@Leonardo Santana, the AutoPilot registration and Intune registration are separate things. When an AutoPilot registered device is received by a user, they would need to connect it to the network to complete the build/installation. This would require network connectivity to internet-based systems like Entra ID and Intune.
In this initial phase, the device would have no certificate and would not yet be enrolled with Intune, so ISE would have nothing to use for authentication and nothing to identify it as a Corporate-owned device. You would likely need to look at options like the following for this initial connectivity.

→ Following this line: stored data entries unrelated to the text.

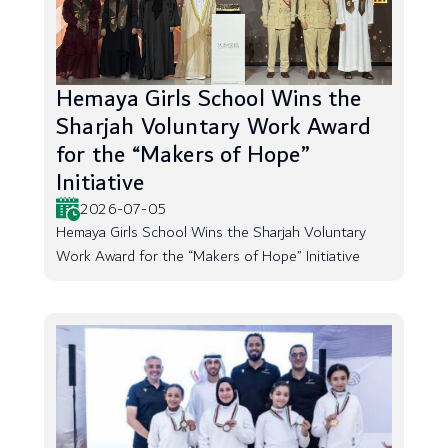
Hemaya Girls School Wins the
Sharjah Voluntary Work Award
for the “Makers of Hope”
Initiative
2026-07-05
Hemaya Girls School Wins the Sharjah Voluntary
Work Award for the “Makers of Hope” Initiative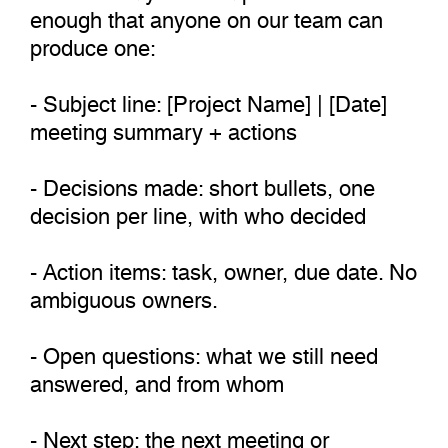
enough that anyone on our team can
produce one:
- Subject line: [Project Name] | [Date]
meeting summary + actions
- Decisions made: short bullets, one
decision per line, with who decided
- Action items: task, owner, due date. No
ambiguous owners.
- Open questions: what we still need
answered, and from whom
- Next step: the next meeting or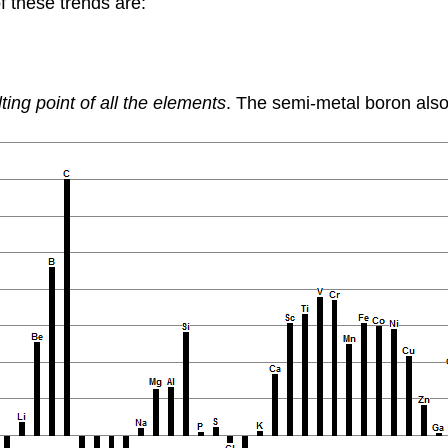
f these trends are:
ting point of all the elements
. The semi-metal boron also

- Connecting to a non-802.1x Wifi network (like PSK, hotspot, etc) with basic internet connectivity to complete the initial build and enrolment/registration with Intune
- Connecting to a dedicated build Wired network (ideally with physical security) that provides basic internet connectivity
- Capturing the MAC address of the device, adding it to an 'AllowList' Endpoint Identity Group, and having a Wired MAB policy that would permit it limited access to an internet proxy or some other segmented network access. This could be done using manual GUI configuration or APIs, but would still add operational overhead.
Once the Intune enrolment is complete and the device has a certificate enrolled with the GUID, the user could connect to the secure Wired/Wireless corporate networks.
Ideally, MS would add some method to connect to an 802.1x secured network during the initial stages, but they never even implemented that in traditional builds using SCCM, so I won't hold my breath for that.